Tra i casi più significativi dei rapporti di complicità tra Chiesa e mafia c’è quello di Fra Giacinto, al secolo Stefano Castronovo, frate francescano anche detto “Fra Lupara”. Negli anni ’70 è tra i consiglieri di Bontade e viene accusato di aver ospitato Luciano Liggio da latitante. Fra Lupara è ucciso nella propria chiesa nel 1980, dove tiene un armadietto dentro il quale vengono ritrovate una pistola con il caricatore pieno e decine di milioni in banconote.

E’ significativa anche la storia di Don Agostino Coppola, cugino del capo di Cosa Nostra americana Frank Coppola, detto “Frank tre dita”. Don Agostino è il prete dei corleonesi ed è colui che celebra le nozze di Riina con Ninetta Bagarella, a Cinisi. Legato anch’egli alla figura di Luciano Liggio, confessore di boss importanti, è anche amministratore dei beni dell’arcidiocesi di Monreale. Un sacerdote mafioso a tutti gli effetti, condannato con sentenza definitiva per sequestro di persona e rinviato a giudizio al quarto maxi processo, poco prima di morire.
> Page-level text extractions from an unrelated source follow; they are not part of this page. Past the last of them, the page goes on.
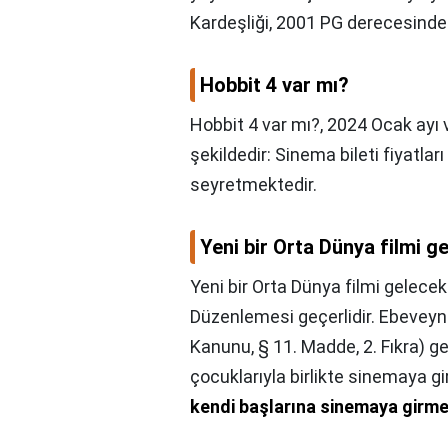
Kardeşliği, 2001 PG derecesinden
Hobbit 4 var mı?
Hobbit 4 var mı?,
2024 Ocak ayı ve
şekildedir: Sinema bileti fiyatları
seyretmektedir.
Yeni bir Orta Dünya filmi g
Yeni bir Orta Dünya filmi gelecek
Düzenlemesi geçerlidir. Ebevey
Kanunu, § 11. Madde, 2. Fıkra) g
çocuklarıyla birlikte sinemaya g
kendi başlarına sinemaya girmes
Vi sono rapporti accertati anche tra membri della Chiesa e la ‘ndrangheta. In Calabria alcuni preti sono stati colti a spacciare cocaina e portare la pistola. Esponenti ecclesiastici hanno testimoniato ai processi definendo gli imputati dei galantuomini e altri hanno celebrato funerali di boss dicendo: “chi siamo noi per giudicare il bene e il male”? Questa retorica è specchio di una concezione della fede come rapporto privatistico tra individuo, sacerdote e Dio, ma che non ha nessuna corrispondenza nella vita sociale: tutto si risolve in un problema di coscienza, che si lava volta per volta con la confessione.

Questa impostazione ha indubbiamente fornito l‘humus necessario alle cosche per insinuarsi dentro le coscienze, consentendo alle mafie di affondare le proprie radici nelle profondità dei corpi sociali del meridione, da cui poi si sono diffuse nel resto della penisola. Pur non volendo negare le responsabilità storiche di certe frange, è però giusto ricordare gli sforzi e i sacrifici, che per alcuni sono stati della vita stessa, che la Chiesa ha messo in campo negli ultimi vent’anni contro la mafia. Sarà argomento del nostro prossimo articolo sul tema.